TASK OBJECTIVE:
Do not copy the pictures. Write out the lines from the start of the entries through the line containing "انتظامیہ میں داخلی".

##### GIVEN ENTRIES #####

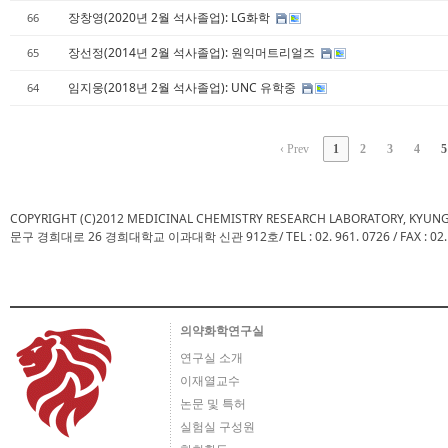
장창영(2020년 2월 석사졸업): LG화학
66
장선정(2014년 2월 석사졸업): 원익머트리얼즈
65
임지웅(2018년 2월 석사졸업): UNC 유학중
64
‹ Prev
1
2
3
4
5
COPYRIGHT (C)2012 MEDICINAL CHEMISTRY RESEARCH LABORATORY, KYUN
문구 경희대로 26 경희대학교 이과대학 신관 912호/ TEL : 02. 961. 0726 / FAX : 02. 961.
의약화학연구실
연구실 소개
이재열교수
논문 및 특허
실험실 구성원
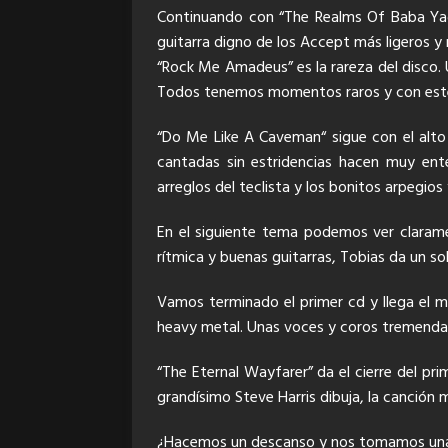
Continuando con “The Realms Of Baba Yaga
guitarra digno de los Accept más ligeros y 
“Rock Me Amadeus” es la rareza del disco.
Todos tenemos momentos raros y con este
“Do Me Like A Caveman“ sigue con el alto
cantadas sin estridencias hacen muy en
arreglos del teclista y los bonitos arpegios 
En el siguiente tema podemos ver clarame
rítmica y buenas guitarras, Tobias da un s
Vamos terminado el primer cd y llega el m
heavy metal. Unas voces y coros tremenda
“The Eternal Wayfarer” da el cierre del pr
grandísimo Steve Harris dibuja, la canción 
¿Hacemos un descanso y nos tomamos una T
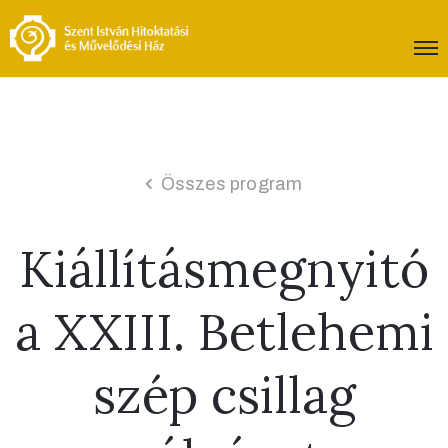
Összes program
Kiállításmegnyitó
a XXIII. Betlehemi
szép csillag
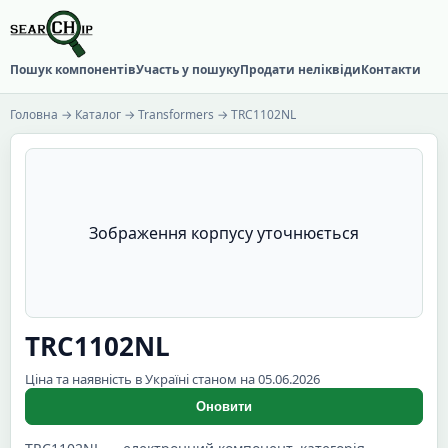
Пошук компонентів
Участь у пошуку
Продати неліквіди
Контакти
Головна
→
Каталог
→
Transformers
→ TRC1102NL
Зображення корпусу уточнюється
TRC1102NL
Ціна та наявність в Україні станом на 05.06.2026
Оновити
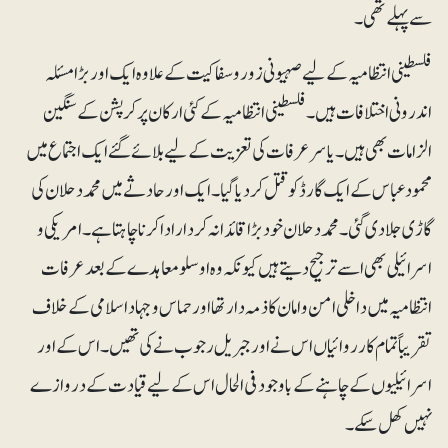
سے پہلے تھی۔
فلسطینی انتظامیہ کے لیے صہیونی زور و سفاکیت کے علاوہ ایک اور بڑا مسئلہ
اندرونی اختلافات ہیں۔ فلسطینی انتظامیہ کے کئی ارکان پر کرپشن کے سنگین
الزامات بھی ہیں۔ یاسر عرفات کی تعزیت کے لیے بلائے گئے ایک اجتماع میں
محمود عباس کے ایک گارڈ کو قتل کر دیا گیا۔ ایک اور حادثے میں محمد دحلان کی
گاڑی جلا دی گئی۔ محمد دحلان خود بڑا قائدانہ کردار ادا کرنا چاہتا ہے۔ امریکی و
اسرائیلی بھی اسے ترجیح دیتے ہیں کیونکہ وہ اوسلو معاہدے کے بعد عرفات
انتظامیہ میں داخلی امن و امان کا ذمہ دار تھا اور حماس و جہاد اسلامی کے خلاف
تقریباً تمام کارروائیاں اس نے اور جبریل رجوب نے کی تھیں۔ اس کے اور
اسرائیلیوں کے چاہنے کے باوجود فی الحال اس کے لیے قیادت کے دروازے
نہیں کھل سکے۔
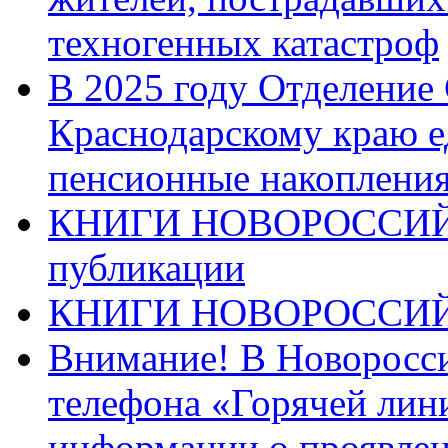
техногенных катастроф
В 2025 году Отделение
Краснодарскому краю 
пенсионные накопления
КНИГИ НОВОРОССИЙ
публикации
КНИГИ НОВОРОССИ
Внимание! В Новоросси
телефона «Горячей лин
информации о проявлен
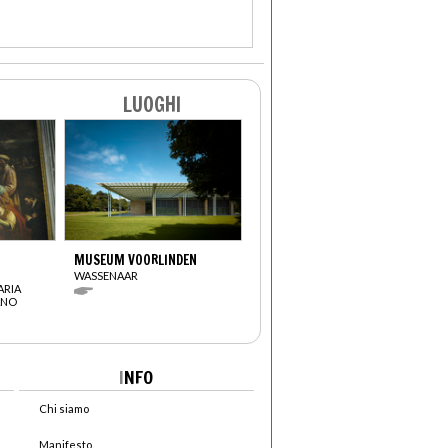
LUOGHI
MUSEUM VOORLINDEN
WASSENAAR
ARIA
ANO
I
NFO
Chi siamo
Manifesto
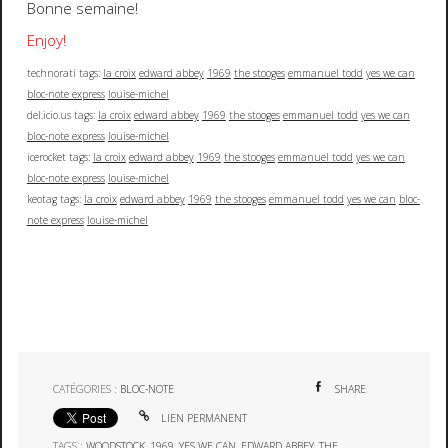
Bonne semaine!
Enjoy!
technorati tags:
la croix
edward abbey
1969
the stooges
emmanuel todd
yes we can
bloc-note express
louise-michel
del.icio.us tags:
la croix
edward abbey
1969
the stooges
emmanuel todd
yes we can
bloc-note express
louise-michel
icerocket tags:
la croix
edward abbey
1969
the stooges
emmanuel todd
yes we can
bloc-note express
louise-michel
keotag tags:
la croix
edward abbey
1969
the stooges
emmanuel todd
yes we can
bloc-
note express
louise-michel
CATÉGORIES :
BLOC-NOTE
SHARE
LIEN PERMANENT
TAGS :
WOODSTOCK
,
1969
,
YES WE CAN
,
EDWARD ABBEY
,
THE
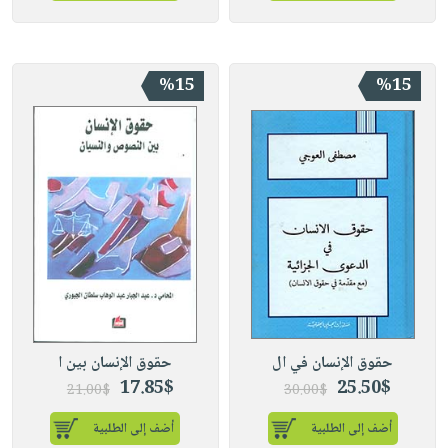
%15
%15
حقوق الإنسان في ال
حقوق الإنسان بين ا
17.85$
25.50$
21.00$
30.00$
أضف إلى الطلبية
أضف إلى الطلبية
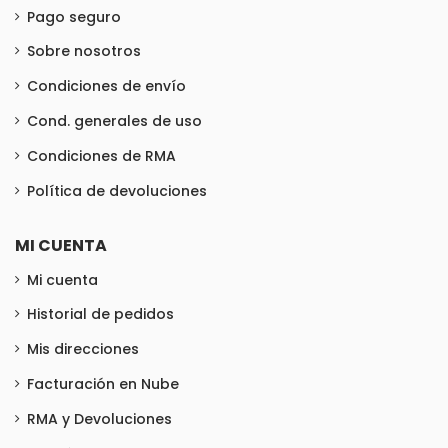
Pago seguro
Sobre nosotros
Condiciones de envío
Cond. generales de uso
Condiciones de RMA
Política de devoluciones
MI CUENTA
Mi cuenta
Historial de pedidos
Mis direcciones
Facturación en Nube
RMA y Devoluciones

#####

EXERCISE OUTPUT:
장창영(2020년 2월 석사졸업): LG화학
66
장선정(2014년 2월 석사졸업): 원익머트리얼즈
65
임지웅(2018년 2월 석사졸업): UNC 유학중
64
‹ Prev
1
2
3
4
5
COPYRIGHT (C)2012 MEDICINAL CHEMISTRY RESEARCH LABORATORY, KYUN
문구 경희대로 26 경희대학교 이과대학 신관 912호/ TEL : 02. 961. 0726 / FAX : 02. 961.
의약화학연구실
연구실 소개
이재열교수
논문 및 특허
실험실 구성원
Continuando con “The Realms Of Baba Yaga
guitarra digno de los Accept más ligeros y 
“Rock Me Amadeus” es la rareza del disco.
Todos tenemos momentos raros y con este
“Do Me Like A Caveman“ sigue con el alto
cantadas sin estridencias hacen muy en
arreglos del teclista y los bonitos arpegios 
En el siguiente tema podemos ver clarame
rítmica y buenas guitarras, Tobias da un s
Vamos terminado el primer cd y llega el m
heavy metal. Unas voces y coros tremenda
“The Eternal Wayfarer” da el cierre del pr
grandísimo Steve Harris dibuja, la canción 
¿Hacemos un descanso y nos tomamos una T
Összes program
Kiállításmegnyitó
a XXIII. Betlehemi
szép csillag
Пошук компонентів
Участь у пошуку
Продати неліквіди
Контакти
Головна
→
Каталог
→
Transformers
→ TRC1102NL
Зображення корпусу уточнюється
TRC1102NL
Ціна та наявність в Україні станом на 05.06.2026
Оновити
سے پہلے تھی۔
فلسطینی انتظامیہ کے لیے صہیونی زور و سفاکیت کے علاوہ ایک اور بڑا مسئلہ
اندرونی اختلافات ہیں۔ فلسطینی انتظامیہ کے کئی ارکان پر کرپشن کے سنگین
الزامات بھی ہیں۔ یاسر عرفات کی تعزیت کے لیے بلائے گئے ایک اجتماع میں
محمود عباس کے ایک گارڈ کو قتل کر دیا گیا۔ ایک اور حادثے میں محمد دحلان کی
گاڑی جلا دی گئی۔ محمد دحلان خود بڑا قائدانہ کردار ادا کرنا چاہتا ہے۔ امریکی و
اسرائیلی بھی اسے ترجیح دیتے ہیں کیونکہ وہ اوسلو معاہدے کے بعد عرفات
انتظامیہ میں داخلی امن و امان کا ذمہ دار تھا اور حماس و جہاد اسلامی کے خلاف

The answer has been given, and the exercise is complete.